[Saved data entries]

+++

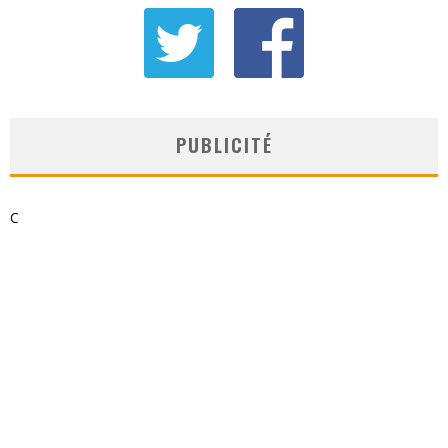
PUBLICITÉ
C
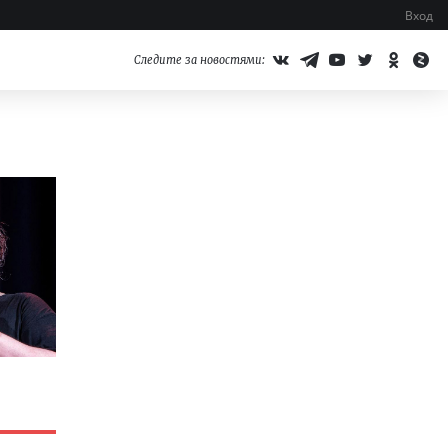
Вход
Следите за новостями:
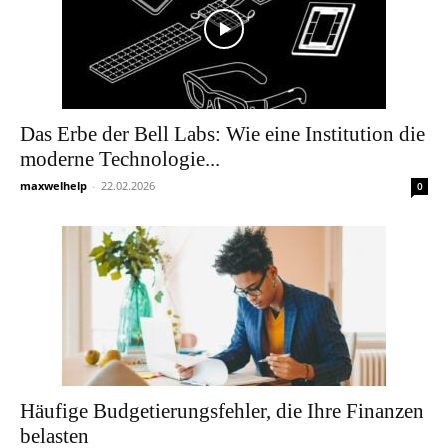
Das Erbe der Bell Labs: Wie eine Institution die
moderne Technologie...
maxwelhelp
-
22.02.2026
0
Häufige Budgetierungsfehler, die Ihre Finanzen
belasten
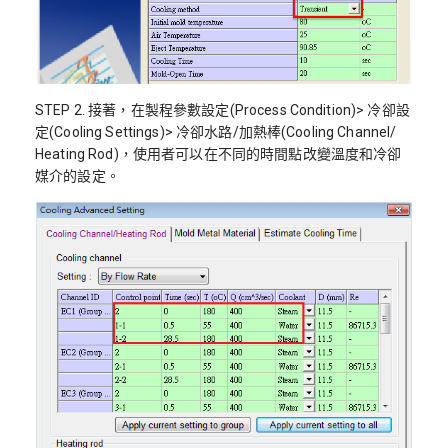
STEP 2. 接著，在製程參數設定(Process Condition)> 冷卻設
定(Cooling Settings)> 冷卻水路/加熱棒(Cooling Channel/
Heating Rod)，使用者可以在不同的時間點改變溫度和冷卻
媒介的設定。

+++

● **TASK**: Reproduce the records exactly, images excluded.

● **TASK SOLUTION**:
PUBLICITÉ
C
Вход
Следите за новостями:
Das Erbe der Bell Labs: Wie eine Institution die
moderne Technologie...
maxwelhelp
-
22.02.2026
0
Häufige Budgetierungsfehler, die Ihre Finanzen
belasten
STEP 2. 接著，在製程參數設定(Process Condition)> 冷卻設
定(Cooling Settings)> 冷卻水路/加熱棒(Cooling Channel/
Heating Rod)，使用者可以在不同的時間點改變溫度和冷卻
媒介的設定。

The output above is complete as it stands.